Ce que l’on considère comme un troisième acte débute entre les pages 70 et 75 jusqu’au moment du dénouement. Entre les pages 24 & 75, c’est le second acte. L’écueil absolument nécessaire à éviter jusqu’à la page 23 est la surexposition des choses. Jusqu’à la page 23, le détail n’aura pas l’importance qu’il prend lors du second acte. Tenir pour acquise cette assertion permet de dire aussitôt ce qui compte. Par exemple, Une voiture arrive sur parking du centre commercial ; cherche une place pour se garer.
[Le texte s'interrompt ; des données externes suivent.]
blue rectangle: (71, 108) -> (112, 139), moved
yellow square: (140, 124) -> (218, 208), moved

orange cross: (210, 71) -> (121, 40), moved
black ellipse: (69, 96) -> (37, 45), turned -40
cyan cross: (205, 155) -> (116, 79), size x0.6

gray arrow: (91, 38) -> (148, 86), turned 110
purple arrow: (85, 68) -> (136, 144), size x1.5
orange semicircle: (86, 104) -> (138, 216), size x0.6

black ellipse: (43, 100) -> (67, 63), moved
Un homme en descend. Pourquoi dissoudre l’essentiel dans tant de mots.
La didascalie d’un scénario n’en exige pas autant : l’en-tête situe la scène : EXT. PARKING DU CENTRE COMMERCIAL – JOUR ; ensuite la didascalie : Une berline noire se gare sur le parking. Un homme en descend. On peut même faire encore plus succinct pour toucher vraiment à l’essentiel de la scène : Un homme sort d’une berline noire garée sur le parking.
Quelle est l’action décrite dans la scène ? L’action n’est pas forcément une course-poursuite. Une jeune femme est plongée dans le coma est une action. Si ce que vous cherchez à décrire est la relation que votre héros entretient avec cette jeune femme, vous renforcerez alors l’action par une espèce de monologue de votre héros s’adressant à cette jeune femme.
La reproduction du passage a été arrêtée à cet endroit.